> _Goal of the exercise_: Check every line below, and copy those that include "Смотреть".
[Records shown Boundary: Start]
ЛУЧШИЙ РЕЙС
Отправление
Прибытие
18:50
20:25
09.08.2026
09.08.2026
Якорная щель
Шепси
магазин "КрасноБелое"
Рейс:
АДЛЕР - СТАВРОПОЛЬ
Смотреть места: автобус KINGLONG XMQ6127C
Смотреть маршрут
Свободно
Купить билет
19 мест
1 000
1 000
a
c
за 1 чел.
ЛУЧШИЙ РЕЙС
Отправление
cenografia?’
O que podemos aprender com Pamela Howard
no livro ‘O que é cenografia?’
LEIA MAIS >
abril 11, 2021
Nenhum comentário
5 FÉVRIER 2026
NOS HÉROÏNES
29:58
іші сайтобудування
[Records shown Boundary: End]
[Records shown Boundary: Start]
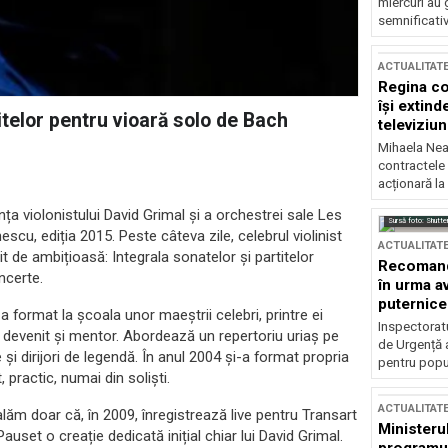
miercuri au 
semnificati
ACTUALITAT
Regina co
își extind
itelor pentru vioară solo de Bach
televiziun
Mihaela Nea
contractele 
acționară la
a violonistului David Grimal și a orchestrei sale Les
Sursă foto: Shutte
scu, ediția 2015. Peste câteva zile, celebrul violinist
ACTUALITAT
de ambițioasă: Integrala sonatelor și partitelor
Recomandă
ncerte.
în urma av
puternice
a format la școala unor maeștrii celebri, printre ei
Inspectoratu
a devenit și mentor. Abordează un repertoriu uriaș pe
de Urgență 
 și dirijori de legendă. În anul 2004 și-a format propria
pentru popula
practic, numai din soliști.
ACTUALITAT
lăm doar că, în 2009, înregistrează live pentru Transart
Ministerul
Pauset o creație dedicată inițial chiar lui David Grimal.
[Records shown Boundary: End]
> _Reply_:
Смотреть места: автобус KINGLONG XMQ6127C
Смотреть маршрут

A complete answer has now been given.